Ricoh is confident it can help by using 3D printing to quickly and cost-effectively make vital components for ventilators.
This comes following Ricoh 3D’s announcement that it has pledged to support the battle against COVID-19 by offering to help produce vital ventilators in the UK. ‘New ventilators are urgently required as the Coronavirus crisis intensifies,’ said Mark Dickin, Additive Manufacturing & Moulding Engineering Lead at Ricoh 3D.
In Italy, a 3D printing company was able to supply a hospital with 100 respirator valves within 24 hours to connect patients to breathing machines. The valves usually cost around R186,733 (£9000) to produce but were made using 3D printing for less than R20.75 (£1) each.
‘Our 3D business in Europe has been involved in making a range of medical products, from orthotics to precisely replicating limbs and creating surgical instruments used for intricate operations,’ said Jacques van Wyk, CEO of Ricoh SA.

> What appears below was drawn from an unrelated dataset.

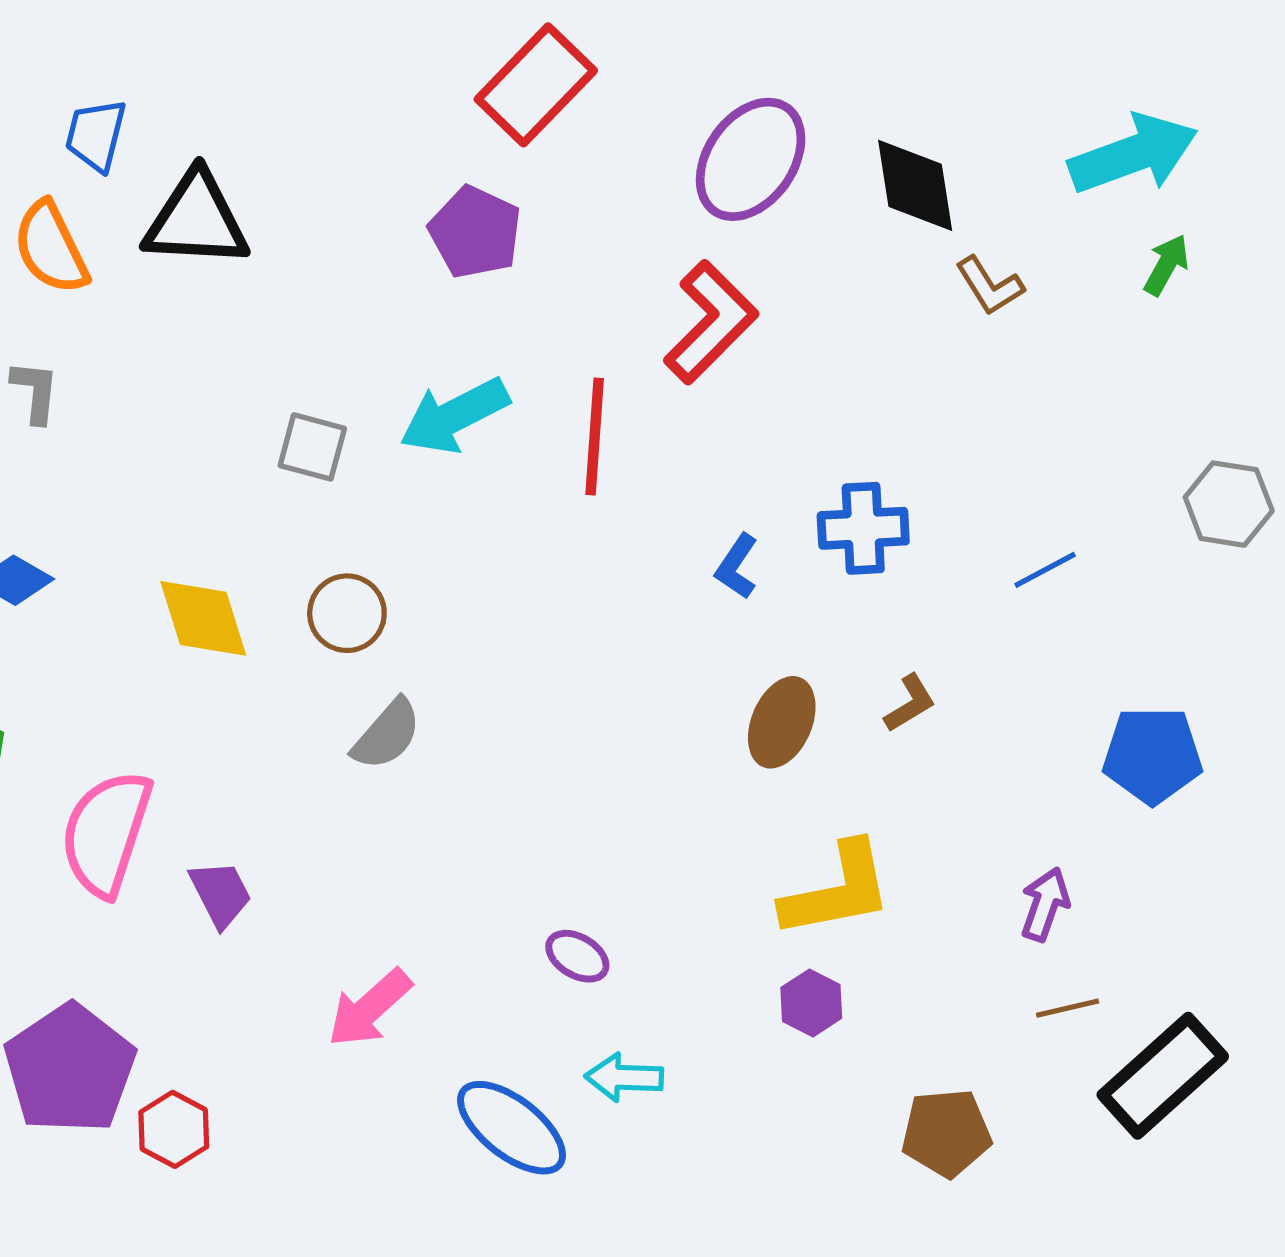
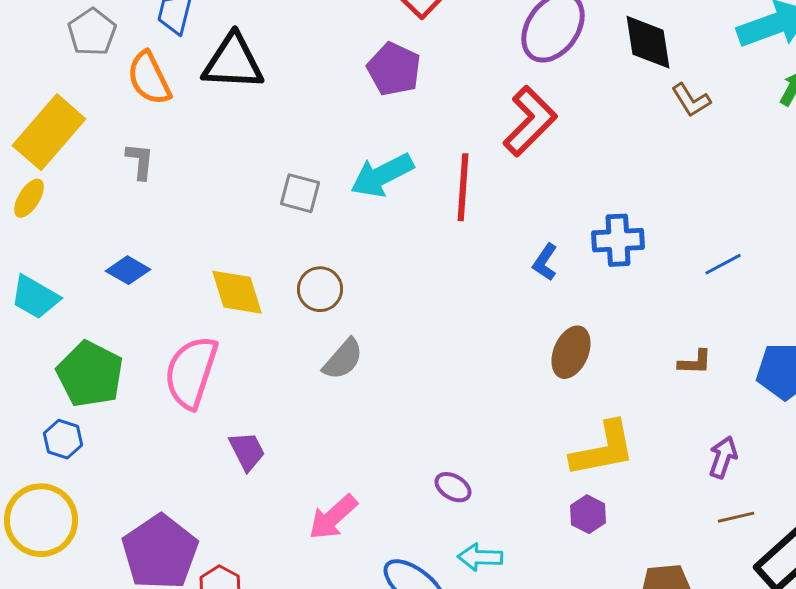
brown L-shape: (910, 703) -> (695, 362), moved, turned 33
pink semicircle: (106, 833) -> (191, 372), moved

‘These are unprecedented times and businesses, as well as individuals, need to do everything possible to save lives,’ said Dickin. ‘Our team of experts are on standby to design and produce any required parts at a moment’s notice.’
Ricoh contacted Make UK and the UK government to confirm its support an increase in mass ventilator manufacturing. The company is confident it can help by using 3D printing to quickly and cost-effectively make vital components for ventilators.